Excerpted data ▸
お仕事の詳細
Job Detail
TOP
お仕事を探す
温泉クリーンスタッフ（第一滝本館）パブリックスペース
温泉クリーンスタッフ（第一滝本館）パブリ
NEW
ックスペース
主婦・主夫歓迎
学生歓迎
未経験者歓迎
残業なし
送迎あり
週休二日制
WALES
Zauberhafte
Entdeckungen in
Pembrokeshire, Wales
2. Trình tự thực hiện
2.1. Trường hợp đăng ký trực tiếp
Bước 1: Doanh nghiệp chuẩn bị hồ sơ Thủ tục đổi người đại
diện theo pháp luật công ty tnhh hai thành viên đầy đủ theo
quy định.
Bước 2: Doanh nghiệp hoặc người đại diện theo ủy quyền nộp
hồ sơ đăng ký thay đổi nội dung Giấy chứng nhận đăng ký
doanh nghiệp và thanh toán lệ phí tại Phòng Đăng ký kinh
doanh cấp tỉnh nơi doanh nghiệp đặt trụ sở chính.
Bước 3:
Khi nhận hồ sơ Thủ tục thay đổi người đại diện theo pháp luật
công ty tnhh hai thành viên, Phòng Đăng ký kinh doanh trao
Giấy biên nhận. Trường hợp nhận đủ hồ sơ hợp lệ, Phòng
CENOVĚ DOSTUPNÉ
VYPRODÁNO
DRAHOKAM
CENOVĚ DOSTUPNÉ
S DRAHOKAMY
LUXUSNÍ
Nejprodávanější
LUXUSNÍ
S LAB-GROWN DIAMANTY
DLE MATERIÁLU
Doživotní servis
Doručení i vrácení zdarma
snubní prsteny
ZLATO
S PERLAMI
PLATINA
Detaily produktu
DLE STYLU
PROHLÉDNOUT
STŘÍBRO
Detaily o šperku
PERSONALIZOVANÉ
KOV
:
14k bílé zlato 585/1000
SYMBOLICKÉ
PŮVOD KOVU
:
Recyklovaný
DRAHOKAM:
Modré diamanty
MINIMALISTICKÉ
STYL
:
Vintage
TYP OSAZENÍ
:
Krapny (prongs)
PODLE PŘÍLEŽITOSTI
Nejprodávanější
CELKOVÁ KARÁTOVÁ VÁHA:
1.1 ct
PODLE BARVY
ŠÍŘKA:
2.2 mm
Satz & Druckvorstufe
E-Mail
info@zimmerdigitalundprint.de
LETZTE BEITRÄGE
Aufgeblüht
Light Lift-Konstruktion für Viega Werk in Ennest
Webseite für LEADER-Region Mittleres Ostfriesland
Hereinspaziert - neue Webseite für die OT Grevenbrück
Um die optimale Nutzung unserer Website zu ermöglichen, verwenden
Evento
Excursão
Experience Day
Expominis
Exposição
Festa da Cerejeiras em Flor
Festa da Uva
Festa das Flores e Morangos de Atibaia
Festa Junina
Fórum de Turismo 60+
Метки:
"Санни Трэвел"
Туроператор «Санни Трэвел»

---

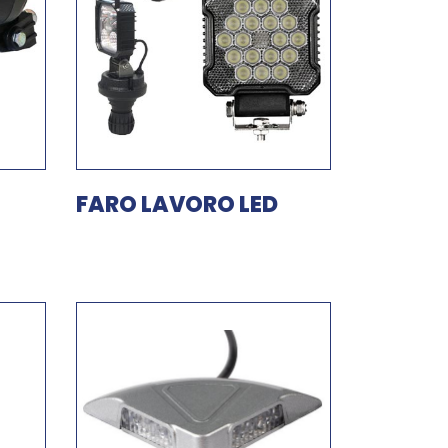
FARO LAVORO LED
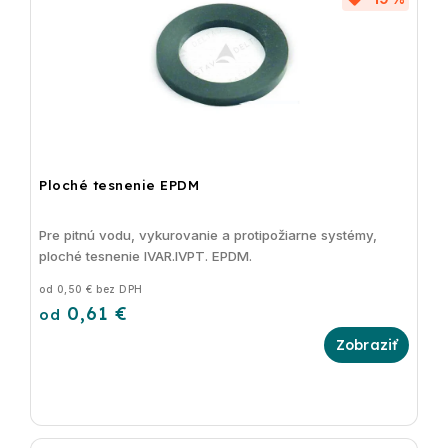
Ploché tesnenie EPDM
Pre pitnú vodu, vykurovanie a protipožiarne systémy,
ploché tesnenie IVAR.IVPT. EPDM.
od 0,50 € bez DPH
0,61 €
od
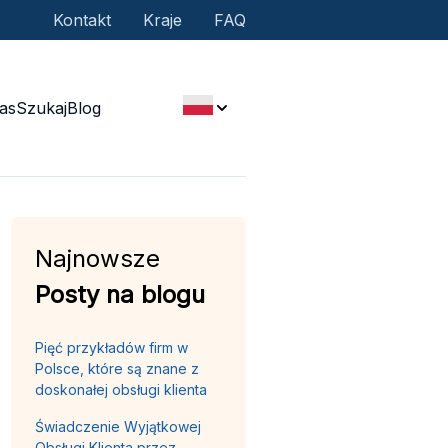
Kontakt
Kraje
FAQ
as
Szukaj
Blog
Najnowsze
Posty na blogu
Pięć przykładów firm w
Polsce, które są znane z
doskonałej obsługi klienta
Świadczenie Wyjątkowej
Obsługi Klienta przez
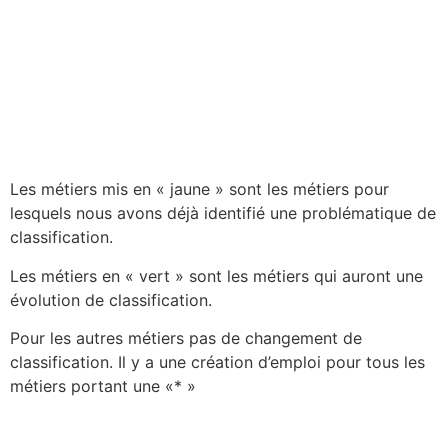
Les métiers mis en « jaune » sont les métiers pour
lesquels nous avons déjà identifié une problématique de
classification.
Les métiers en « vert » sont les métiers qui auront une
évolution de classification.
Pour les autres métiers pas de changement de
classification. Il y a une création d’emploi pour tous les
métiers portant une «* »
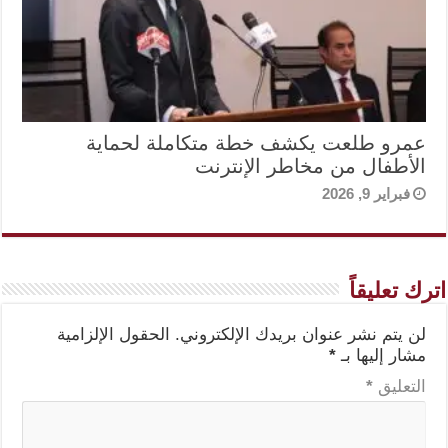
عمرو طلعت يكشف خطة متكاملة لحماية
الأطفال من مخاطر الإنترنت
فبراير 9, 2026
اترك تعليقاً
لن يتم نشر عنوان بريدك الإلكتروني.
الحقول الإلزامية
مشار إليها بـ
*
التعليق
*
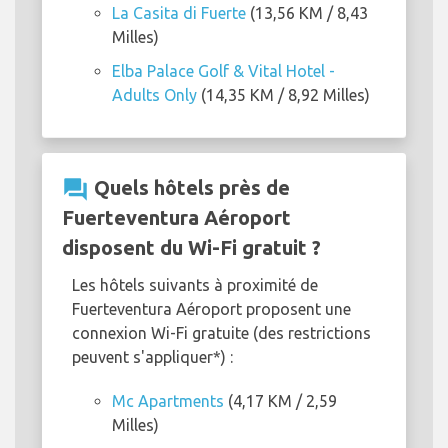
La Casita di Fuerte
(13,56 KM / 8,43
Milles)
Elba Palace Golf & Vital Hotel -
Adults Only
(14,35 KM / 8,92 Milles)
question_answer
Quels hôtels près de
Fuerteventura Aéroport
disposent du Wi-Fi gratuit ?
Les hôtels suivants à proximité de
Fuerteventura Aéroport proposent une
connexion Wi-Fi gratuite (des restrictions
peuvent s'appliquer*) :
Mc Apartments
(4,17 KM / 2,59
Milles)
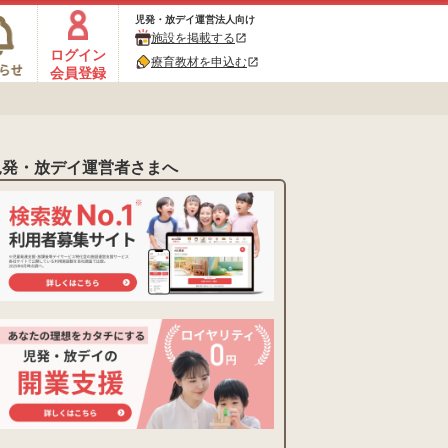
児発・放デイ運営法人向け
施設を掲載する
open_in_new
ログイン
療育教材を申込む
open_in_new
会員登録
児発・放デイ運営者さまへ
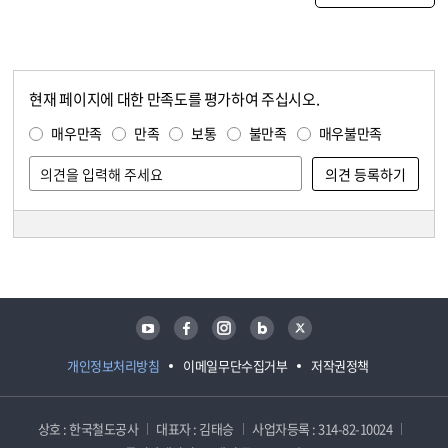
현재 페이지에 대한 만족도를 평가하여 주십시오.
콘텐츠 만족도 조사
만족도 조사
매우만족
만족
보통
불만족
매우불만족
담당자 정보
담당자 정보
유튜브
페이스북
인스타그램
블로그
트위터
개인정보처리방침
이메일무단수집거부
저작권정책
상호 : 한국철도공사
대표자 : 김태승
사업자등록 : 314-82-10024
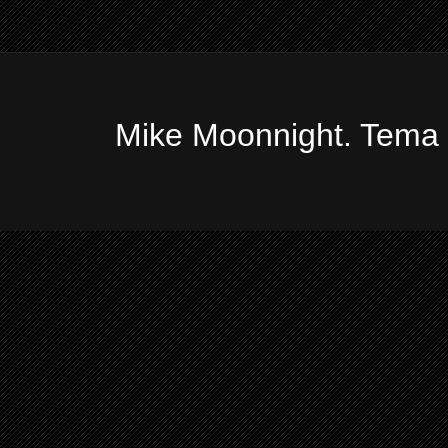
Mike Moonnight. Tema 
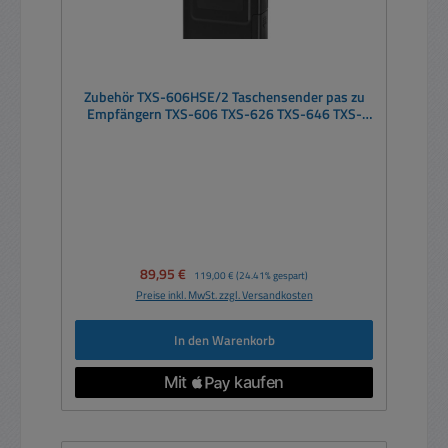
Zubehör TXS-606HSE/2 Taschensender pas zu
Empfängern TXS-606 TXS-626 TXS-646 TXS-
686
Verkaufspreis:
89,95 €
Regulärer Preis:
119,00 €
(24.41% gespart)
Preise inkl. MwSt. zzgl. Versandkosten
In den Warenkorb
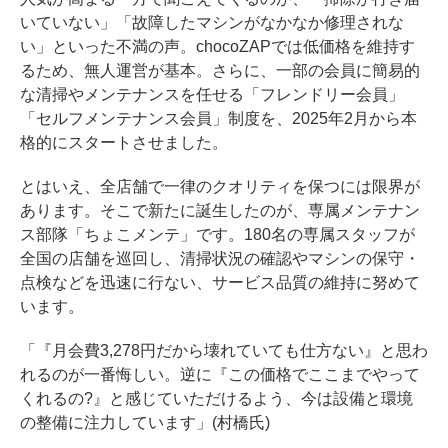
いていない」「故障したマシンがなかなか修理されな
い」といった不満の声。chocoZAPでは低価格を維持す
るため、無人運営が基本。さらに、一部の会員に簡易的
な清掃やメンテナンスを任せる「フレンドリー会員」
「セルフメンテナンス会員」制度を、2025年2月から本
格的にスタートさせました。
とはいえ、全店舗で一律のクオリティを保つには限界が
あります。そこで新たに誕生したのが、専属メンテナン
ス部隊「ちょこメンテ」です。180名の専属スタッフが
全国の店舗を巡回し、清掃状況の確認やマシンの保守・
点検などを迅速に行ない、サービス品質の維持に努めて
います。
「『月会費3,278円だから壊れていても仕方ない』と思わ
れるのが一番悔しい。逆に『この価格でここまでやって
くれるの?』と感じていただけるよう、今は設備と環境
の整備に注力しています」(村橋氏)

==

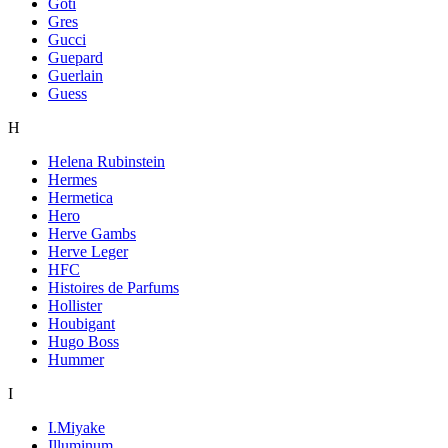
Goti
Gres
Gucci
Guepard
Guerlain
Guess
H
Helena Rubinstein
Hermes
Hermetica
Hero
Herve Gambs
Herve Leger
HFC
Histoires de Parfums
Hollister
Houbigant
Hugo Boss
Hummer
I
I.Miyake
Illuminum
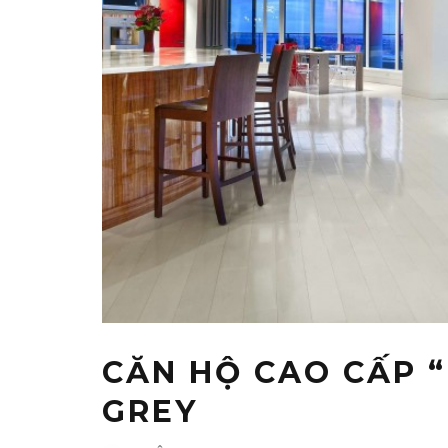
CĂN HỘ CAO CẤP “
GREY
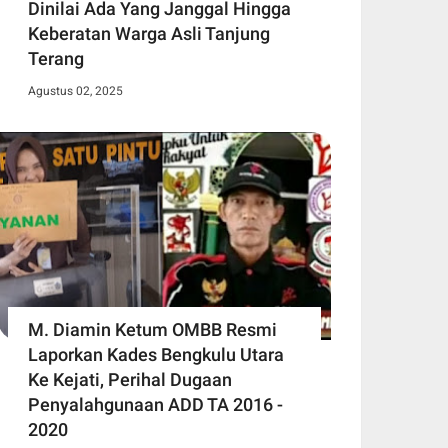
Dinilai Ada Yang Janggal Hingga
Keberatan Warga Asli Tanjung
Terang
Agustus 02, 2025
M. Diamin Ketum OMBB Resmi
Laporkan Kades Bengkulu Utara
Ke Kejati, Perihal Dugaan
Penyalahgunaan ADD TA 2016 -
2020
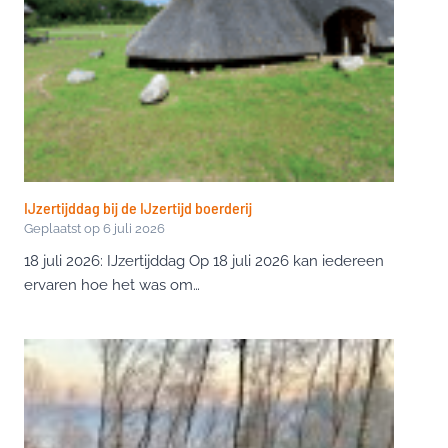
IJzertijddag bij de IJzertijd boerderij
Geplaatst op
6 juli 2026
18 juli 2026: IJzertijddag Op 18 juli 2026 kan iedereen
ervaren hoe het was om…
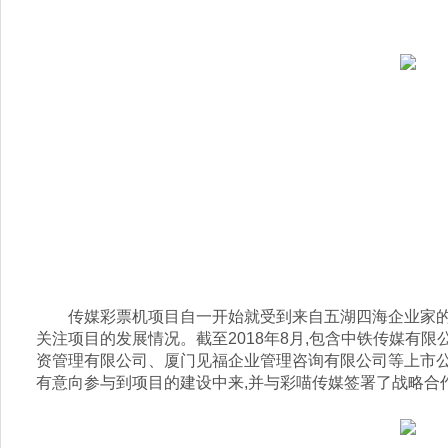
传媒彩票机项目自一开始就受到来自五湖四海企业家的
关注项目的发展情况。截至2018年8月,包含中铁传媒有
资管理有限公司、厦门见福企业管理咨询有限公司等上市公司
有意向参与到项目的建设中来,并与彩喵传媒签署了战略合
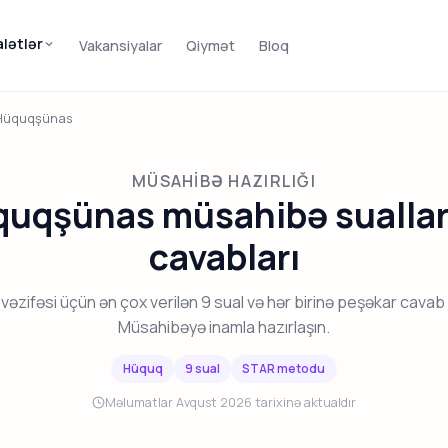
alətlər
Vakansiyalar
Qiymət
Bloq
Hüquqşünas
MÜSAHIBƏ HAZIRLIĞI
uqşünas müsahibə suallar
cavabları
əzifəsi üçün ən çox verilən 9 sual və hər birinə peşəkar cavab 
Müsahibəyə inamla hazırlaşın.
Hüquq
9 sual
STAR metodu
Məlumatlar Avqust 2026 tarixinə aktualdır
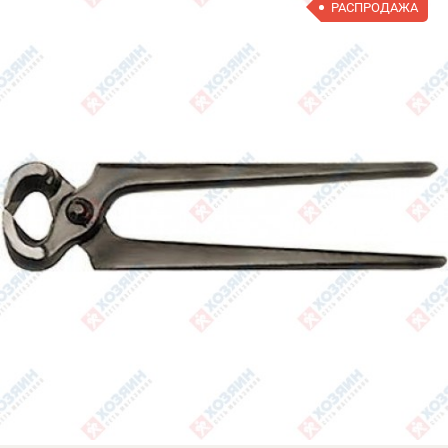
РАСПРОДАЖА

Work required ▸ Within the listing above, the lines from the one with "Zubehör TXS-606HSE/2 Taschensender pas zu" through the one with "の整備に注力しています」(村橋氏)" are to be given again word for word. Do not include pictures.

Solution to this task ▸
Zubehör TXS-606HSE/2 Taschensender pas zu
Empfängern TXS-606 TXS-626 TXS-646 TXS-
686
Verkaufspreis:
89,95 €
Regulärer Preis:
119,00 €
(24.41% gespart)
Preise inkl. MwSt. zzgl. Versandkosten
In den Warenkorb
いていない」「故障したマシンがなかなか修理されな
い」といった不満の声。chocoZAPでは低価格を維持す
るため、無人運営が基本。さらに、一部の会員に簡易的
な清掃やメンテナンスを任せる「フレンドリー会員」
「セルフメンテナンス会員」制度を、2025年2月から本
格的にスタートさせました。
とはいえ、全店舗で一律のクオリティを保つには限界が
あります。そこで新たに誕生したのが、専属メンテナン
ス部隊「ちょこメンテ」です。180名の専属スタッフが
全国の店舗を巡回し、清掃状況の確認やマシンの保守・
点検などを迅速に行ない、サービス品質の維持に努めて
います。
「『月会費3,278円だから壊れていても仕方ない』と思わ
れるのが一番悔しい。逆に『この価格でここまでやって
くれるの?』と感じていただけるよう、今は設備と環境
の整備に注力しています」(村橋氏)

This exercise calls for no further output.